A reverse `strip()`, if you will
```python
def dress(s: str) -> str:
return " " + s + " "
```
```python
def slicing(line):
matches = 0
colon_index = line.index(':')
pipe_index = line.index('|', colon_index)
mine_string = line[pipe_index + 1:] + ' '
for part in line[colon_index + 1:pipe_index - 1].split():
if f" {part} " in mine_string: # use dress() if you like
matches += 1
return matches
```
### Aho-Corasick
I used this algorithm in [[Day 01 - Pattern Matching Double Digit Numbers]] so I thought why not try it out here. Although it was not the fastest it does work and is still faster than regex. Building the automaton with the winning numbers was faster than the opposite. I presume because making an automaton from 25 patterns and checking it with 10 strings is slower than making an automaton from 10 patterns and checking it with 25 strings.
```python
def aho_corasick(line):
matches = 0
colon_index = line.index(':')
pipe_index = line.index('|', colon_index)
win_string = line[colon_index + 2:pipe_index - 1]
a1 = ahocorasick.Automaton()
for i, win in enumerate(win_string.split()):
a1.add_word(win, True)
a1.make_automaton()
mine_string = line[pipe_index + 2:]
for x in mine_string.split():
if a1.get(x, False):
matches += 1
return matches
```
### Part 2
To keep track of how many cards will be won I will initialize a list full of 1's to represent my starting cards, since those do count. Then looping through each line I will count the matches using the fastest of my part 1 functions. Then for each match I will add the current total number of cards to its total. I'm adding that amount because if I have 5x Card 3's which has 1 match, then I will be winning 5x Card 4's, for example.
```python
totals = [1] * len(L)
for i, line in enumerate(L):
matches = slicing(line)
for j in range(i + 1, i + matches + 1):
totals[j] += totals[i]
return sum(totals)
```
I've iterated on this function a lot and got it as simple as I want to without stressing myself out. I think I could reduce the space used. I think at least down to the maximum number of matches a card has, which is 10 for my example input. The storage would then be limited to the number of winning numbers on a card instead of the number of cards.
## Performance
| Name | Part | Time (s) | Slower Than Best | Result | Correct |
| ------------------- | ---- | --------- | ---------------- | ------- | ------- |
| slicing_1_winp | 1 | 0.0005359 | 🔥 | 26426 | ✔ |
| slicing_1_pinw | 1 | 0.0008059 | 1.50x 🐌 | 26426 | ✔ |
| aho_corasick_1_pinw | 1 | 0.0017189 | 3.21x 🐌 | 26426 | ✔ |
| aho_corasick_1_winp | 1 | 0.0020292 | 3.79x 🐌 | 26426 | ✔ |
| regex_1_pinw | 1 | 0.0028156 | 5.25x 🐌 | 26426 | ✔ |
| regex_1_winp | 1 | 0.0029252 | 5.46x 🐌 | 26426 | ✔ |
| part_2 | 2 | 0.0006051 | 🔥 | 6227972 | ✔ |
- Take advantage of the fact that every number is 2 characters.
- `itertools.batched` might have been handy to process these fixed size chunks.
- Instead of building a set it was faster to just if the target needle is in the string slice haystack.
- Avoids `set.intersection` as well.
- Pass around only primitive values.
- Utilize offsets and starting and ending points rather than lists, when possible.
- Avoid using split. Use find on the input string to locate beginning and ending of the segment of interest, then use a `range` for loop.
- Performance at small scale can be much different than at large scale.

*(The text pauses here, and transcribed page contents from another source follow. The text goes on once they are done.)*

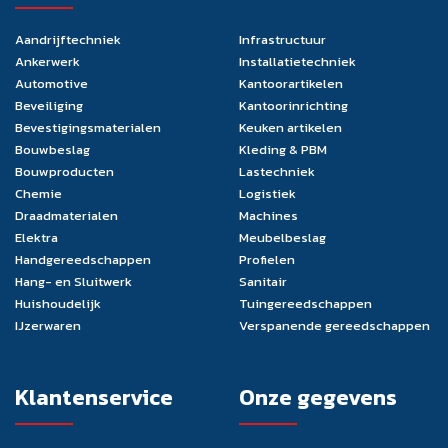
Aandrijftechniek
Infrastructuur
Ankerwerk
Installatietechniek
Automotive
Kantoorartikelen
Beveiliging
Kantoorinrichting
Bevestigingsmaterialen
Keuken artikelen
Bouwbeslag
Kleding & PBM
Bouwproducten
Lastechniek
Chemie
Logistiek
Draadmaterialen
Machines
Elektra
Meubelbeslag
Handgereedschappen
Profielen
Hang- en Sluitwerk
Sanitair
Huishoudelijk
Tuingereedschappen
IJzerwaren
Verspanende gereedschappen
Klantenservice
Onze gegevens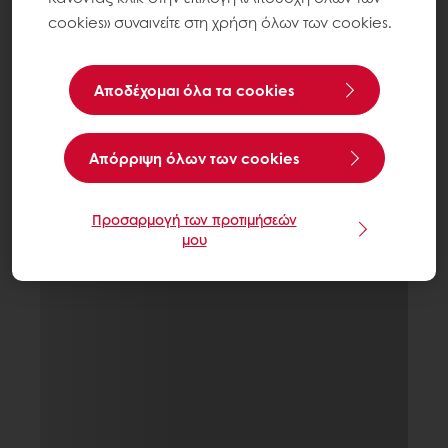
cookies» συναινείτε στη χρήση όλων των cookies.
Αποδέχομαι όλα τα cookies
Aπόρριψη όλων των cookies
Προσαρμογή των προτιμήσεών
μου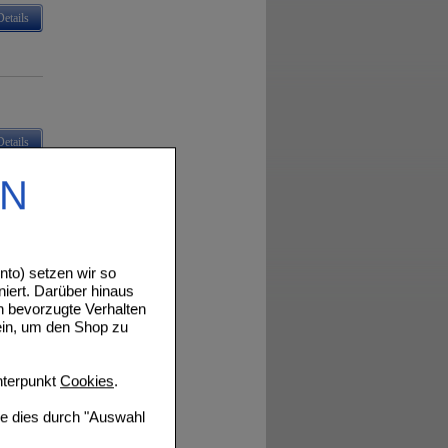
Details
Details
EN
Details
to) setzen wir so
niert. Darüber hinaus
n bevorzugte Verhalten
ein, um den Shop zu
terpunkt
Cookies
.
Details
ie dies durch "Auswahl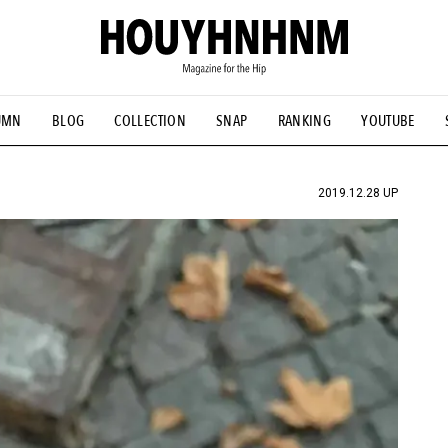
UMN
BLOG
COLLECTION
SNAP
RANKING
YOUTUBE
NS
#古着サミット
#NEW VINTAGE
#マイナーグッド図鑑
#FOCUS IT
#AH.H
#ととけん
#FASHION
#MUSIC
#M
2019.12.28 UP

Take care to optimize for the real world data sizes or find the point when one algorithm begins to beat the other.
> [!NOTE] P.S.
> `winp` means that function searched for winners within the playing numbers to find matches and vice-versa for `pinw`.
>
## Conclusion
I see how you can spend time optimising code that is overall inconsequential. Overall it probably doesn't matter and make sure you can justify spending a day optimising a function to take it from `0.3 seconds` to `0.0006 seconds` to an employer.
When trying to improve performance you should focus on the customer perspective.
Contemporary code readability and changeability largely matter more than performance.